Presumably the keys for some cupboard, containing medicament for the rapid coagulation of blood, I thought.
‘Never mind,’ I said soothingly, ‘can’t we use something else?’
‘No, no,’ said Nelly, ‘de keys is best for putting down yo’ back.’
My hopes for the future of European medicine in Africa suffered a severe blow at this remark.
Lorraine and Zena, attracted by the noise, appeared in the doorway.
‘You’re bleeding,’ said Zena in astonishment.
‘Yes,’ I said.
‘I can’ fin’ de keys, Zena. Have yo’ seen dem, Lorraine?’
‘Keys? No,’ said Lorraine. ‘I haven’t seen any keys. What keys?’
‘To put down his back,’ said Nelly.
‘Don’t you burn feathers beneath the nose?’ asked Lorraine. ‘No, no, dat’s for fainting,’ said Nelly, the expert on modern medicine.
‘How about sacrificing a black cock in a chalk circle?’ I asked, beginning to enjoy the situation.
‘You’d never get that on National Health,’ said Zena judiciously and with perfect seriousness.
At that moment Breeda and Pimmie arrived to take over the night shift. Pimmie took in the situation with one searchlight-like glance from her huge, liquid eyes.
‘On to the bed wit yer,’ she said to me. ‘On to the bed and lie as flat as yer can.’
‘But . . . I . . .’ I began to protest.
‘Stop yer blarney and on to the bed wit yer. Breeda, go and get some one-inch gauze bandage and some adrenaline. Quickly now.’

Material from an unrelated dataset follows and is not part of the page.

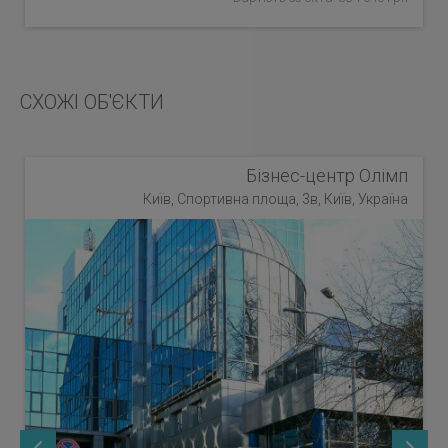
СХОЖІ ОБ'ЄКТИ
Бізнес-центр Олімп
Київ, Спортивна площа, 3в, Київ, Україна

I lay down obediently and immediately discovered that the blood that had been running out of my nose now ran down the back of my throat and threatened to asphyxiate me. I sat up hurriedly.
‘I told yer to lie down,’ said Pimmie ominously.
‘Pimmie, dear, I can’t. I’ll choke on my own blood,’ I explained.
Pimmie flicked a couple of pillows behind my head with practised ease.
‘There now, is that better?’ she inquired.
‘Yes,’ I said.
Breeda had returned with a dish containing the things Pimmie had asked for. The bed was now bestrewn with bloodstained paper handkerchiefs and there wer
e five nurses clustered round my recumbent form.
‘Kiss me, Hardy,’ I implored, holding out my arms to Pimmie.
‘Quit yer blathering,’ she said severely, ‘and let me get this up yer nose.’
With great deftness she proceeded to plug my right nostril with a yard or so of bandage soaked in adrenalin as neatly and as impersonally as though she was stuffing a chicken. Then she pinched the bridge of my nose firmly between finger and thumb, at the same time applying ice to my temples. I now had trickles of blood and water soaking into my pyjamas, but very soon the blood burst through the bandage and fell in great gouts on the sheets and pillow cases. Pimmie replaced the bandage with a fresh one. The bed and the room now looked like a cross between an abattoir and the front parlour of the Marquis de Sade after an evening’s soiree. Several bandages later, the blood was still flowing merrily. By this time all the nurses, with the exception of Pimmie and Breeda, had departed.
‘It’s no good,’ said Pimmie, frowning ferociously, ‘I’ll just have to tell the doctor. Lie still now. Breeda, see that he lies still.’
She left the room.
‘I hope she hasn’t gone to get Dr Grubbins,’ I said uneasily. ‘Charming though he is, I lack confidence in him as a doctor.’
‘I hope for your sake she hasn’t gone to fetch him,’ said Breeda placidly.
‘Why?’ I inquired, alarmed.
‘Well,’ said Breeda, ‘he’s not a good doctor at all. Honestly, if I had a patient who was ever so ill, I wouldn’t call him in. He’d kill them off for sure.’
‘That was rather the impression I gained,’ I admitted. ‘He had a certain je ne sais quoi about him that led me to suppose that he had not as yet passed the stage of pouring boiling pitch over the stump.’
‘Ignorant,’ said Breeda gloomily. ‘He thinks pasteurisation is something you do to the meadows that cows feed in.’
‘And that Lister is something a boat does when it’s badly loaded?’ I inquired, entering into the spirit of the game. ‘Or does he merely think that he was a famous composer?’